> _The input_
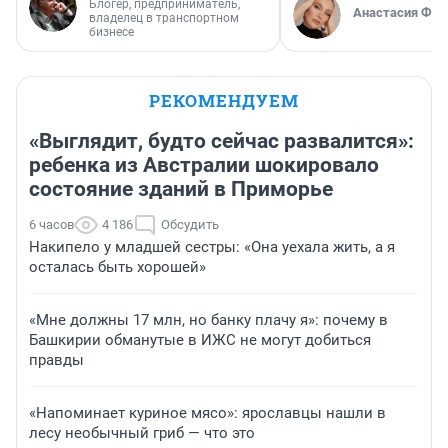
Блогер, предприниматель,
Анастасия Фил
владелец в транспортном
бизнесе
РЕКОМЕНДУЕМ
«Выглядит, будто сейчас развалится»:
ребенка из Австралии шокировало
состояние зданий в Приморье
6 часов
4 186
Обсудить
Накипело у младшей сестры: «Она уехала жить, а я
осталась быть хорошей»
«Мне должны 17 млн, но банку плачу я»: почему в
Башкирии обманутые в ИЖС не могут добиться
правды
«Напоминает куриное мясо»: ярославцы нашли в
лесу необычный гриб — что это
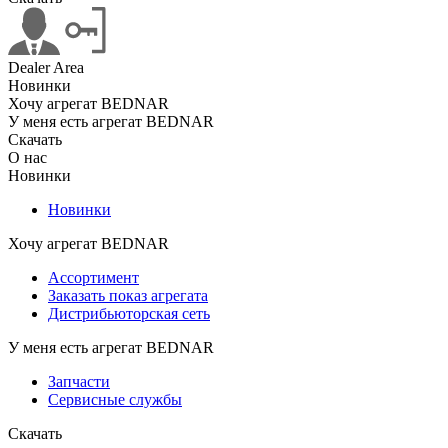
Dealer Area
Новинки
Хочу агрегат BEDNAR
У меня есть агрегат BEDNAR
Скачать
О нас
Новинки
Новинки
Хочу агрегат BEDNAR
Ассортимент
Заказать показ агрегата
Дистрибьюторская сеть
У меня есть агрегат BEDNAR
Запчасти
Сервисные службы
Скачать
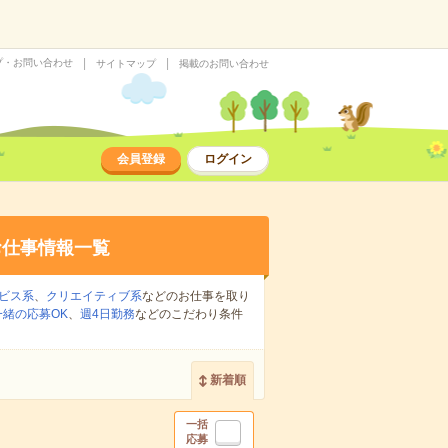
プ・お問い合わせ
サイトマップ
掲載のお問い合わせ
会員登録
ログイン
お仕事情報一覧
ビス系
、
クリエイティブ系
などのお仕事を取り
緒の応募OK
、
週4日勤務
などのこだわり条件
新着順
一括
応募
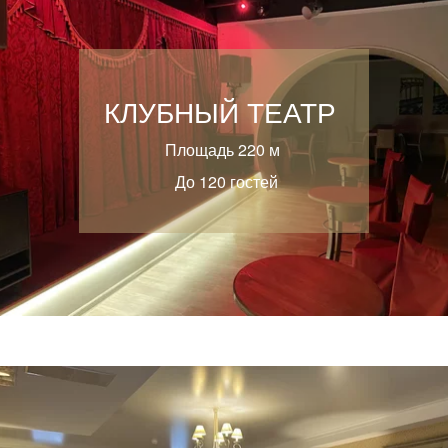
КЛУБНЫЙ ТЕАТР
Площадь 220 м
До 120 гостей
---
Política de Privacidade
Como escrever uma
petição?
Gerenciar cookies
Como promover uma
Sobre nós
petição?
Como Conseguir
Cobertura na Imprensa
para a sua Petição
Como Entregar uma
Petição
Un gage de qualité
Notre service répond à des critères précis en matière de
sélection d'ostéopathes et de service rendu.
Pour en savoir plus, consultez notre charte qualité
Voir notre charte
* * *
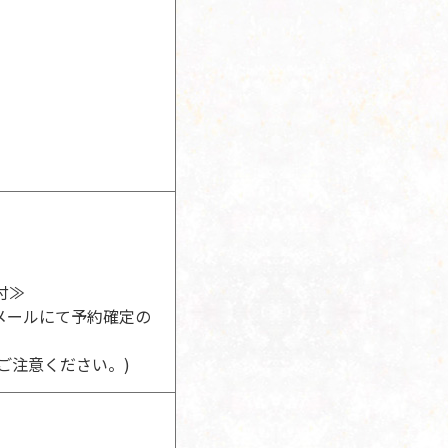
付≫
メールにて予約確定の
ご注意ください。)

> _Activity_
What is the number of lines in the entries that include the string "service"? Reply with that number alone.

> _Finished exercise_
2